QUICK FACTS

Name: Headless chicken monster (Enypniastes eximia)

Where it lives: The depths of the world’s oceans

What it eats: Marine snow (organic matter that floats from the surface down to the seabed)

If you happened upon this bizarre creature in the ocean, you could be forgiven for thinking someone had flung a chicken carcass into the sea and it was bobbing along on the current — hence its nickname, “the headless chicken monster.”

But this strange creature is actually a sea cucumber that lives deep beneath the surface, generally below 1,600 feet (500 meters) and down to the seafloor.

It is a deep burgundy color, has webbed structures on its body for swimming and grows to a length of up to 9.8 inches (25 centimeters) — roughly the same size as a small roast chicken.

Scientists know very little about this mysterious deep-sea cucumber because it is very fragile and easily damaged when researchers try to collect samples.

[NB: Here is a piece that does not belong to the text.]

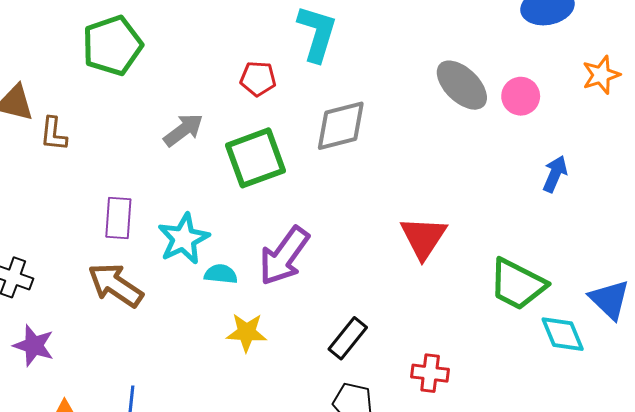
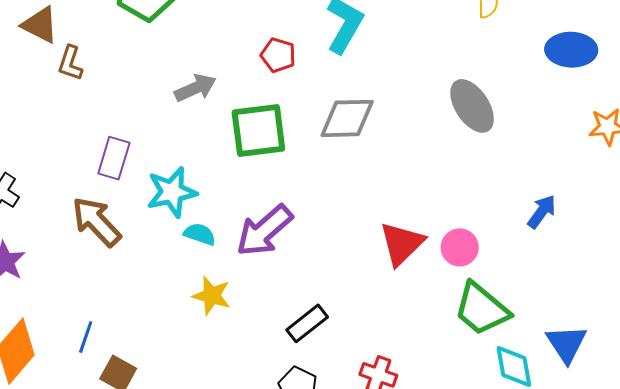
pink circle: (521, 96) -> (460, 247), moved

It has been observed crawling along the seafloor using appendages called “tube feet” to scoop up sediment and stuff it into its mouth. According to a video from the National Oceanic and Atmospheric Administration’s (NOAA) Office of Ocean Exploration and Research, headless chicken monsters are trying to extract organic material from the sediment.

Related: Watch ‘spaghetti monster’ with dozens of pink-tipped sausage legs swimming near Nazca Ridge

Like ploughing a field, working the seafloor helps keep the habitat healthy by clearing out and aerating the sediment, according to an NOAA post by Christopher Mah, a zoologist specializing in invertebrates at the Smithsonian National Museum of Natural History.

This is a gruelling way to get nutrients. “You really have to pass a lot of sediment through your gut to get any nutrition out of this sediment,” an NOAA representative said in the video.

The sea cucumber can also swim by holding itself upright and flapping fin-like structures that fringe the top and bottom of its body. “Although it typically spends its days gobbling up detritus among sediment grains on the seabed, the unique behavior to swim through the water column helps it avoid predators, locate to new feeding areas, and delight science teams,” a representative from Nautilus Live wrote in the text accompanying a YouTube video of the creature.

This gelatinous animal is neutrally buoyant but has a cheeky strategy to give itself an extra lift. When it needs to take off into the water column, it sometimes lightens the load by pooping as it swims away.